DATA SUPPLIED START

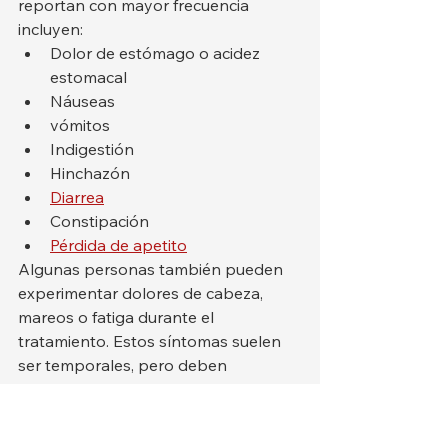
reportan con mayor frecuencia 
incluyen:
Dolor de estómago o acidez 
estomacal
Náuseas
vómitos
Indigestión
Hinchazón
Diarrea
Constipación
Pérdida de apetito
Algunas personas también pueden 
experimentar dolores de cabeza, 
mareos o fatiga durante el 
tratamiento. Estos síntomas suelen 
ser temporales, pero deben 
comunicarse a un profesional de la 
salud si se vuelven intensos o 
persistentes.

DATA SUPPLIED END

## WHAT THE TASK REQUIRES
Only the pictures stay out; the rest of the entries above must be written out exactly.

## SOLUTION TO THIS TASK
reportan con mayor frecuencia 
incluyen:
Dolor de estómago o acidez 
estomacal
Náuseas
vómitos
Indigestión
Hinchazón
Diarrea
Constipación
Pérdida de apetito
Algunas personas también pueden 
experimentar dolores de cabeza, 
mareos o fatiga durante el 
tratamiento. Estos síntomas suelen 
ser temporales, pero deben 
comunicarse a un profesional de la 
salud si se vuelven intensos o 
persistentes.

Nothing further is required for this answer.